==== AVAILABLE DATA ====
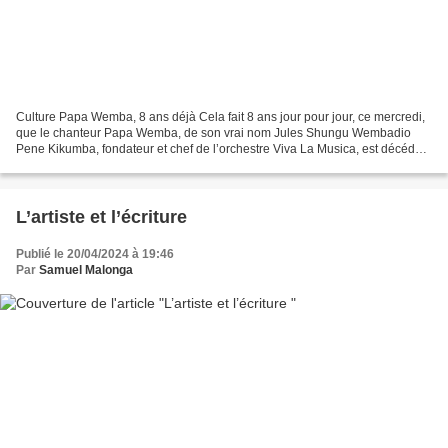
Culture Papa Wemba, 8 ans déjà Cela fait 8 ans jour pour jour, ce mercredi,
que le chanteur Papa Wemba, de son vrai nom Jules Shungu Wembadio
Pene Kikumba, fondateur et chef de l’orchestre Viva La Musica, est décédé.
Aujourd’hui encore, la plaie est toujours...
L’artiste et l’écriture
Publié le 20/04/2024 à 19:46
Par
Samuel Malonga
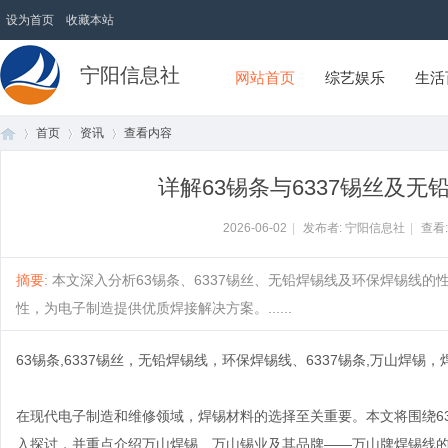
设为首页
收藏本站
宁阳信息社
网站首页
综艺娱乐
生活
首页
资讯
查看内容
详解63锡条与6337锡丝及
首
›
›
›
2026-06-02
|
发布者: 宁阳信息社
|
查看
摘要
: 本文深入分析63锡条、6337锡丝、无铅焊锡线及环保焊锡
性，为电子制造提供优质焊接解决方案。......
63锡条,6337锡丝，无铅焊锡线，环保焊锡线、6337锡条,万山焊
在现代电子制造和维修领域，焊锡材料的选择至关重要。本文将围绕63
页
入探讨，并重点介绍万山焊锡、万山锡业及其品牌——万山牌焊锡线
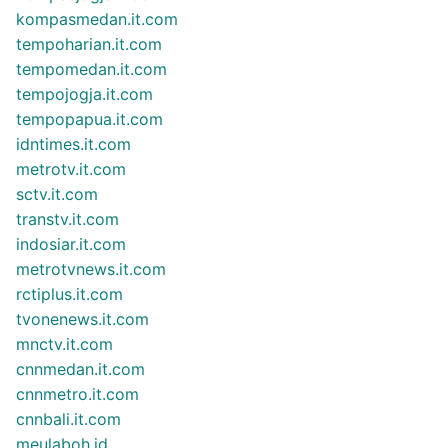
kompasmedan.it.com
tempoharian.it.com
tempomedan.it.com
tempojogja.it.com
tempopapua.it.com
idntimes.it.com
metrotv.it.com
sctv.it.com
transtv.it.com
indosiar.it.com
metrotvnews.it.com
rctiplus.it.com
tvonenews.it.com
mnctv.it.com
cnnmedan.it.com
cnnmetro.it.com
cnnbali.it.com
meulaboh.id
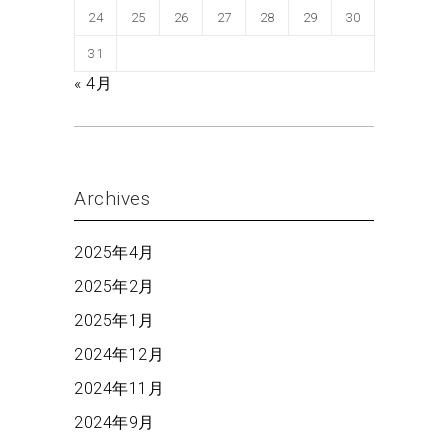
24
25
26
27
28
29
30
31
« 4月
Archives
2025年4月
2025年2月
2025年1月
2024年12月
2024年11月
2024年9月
====
Look through the entries and return every line where "Wemba" appears.

= EXPECTED OUTPUT =
Culture Papa Wemba, 8 ans déjà Cela fait 8 ans jour pour jour, ce mercredi,
que le chanteur Papa Wemba, de son vrai nom Jules Shungu Wembadio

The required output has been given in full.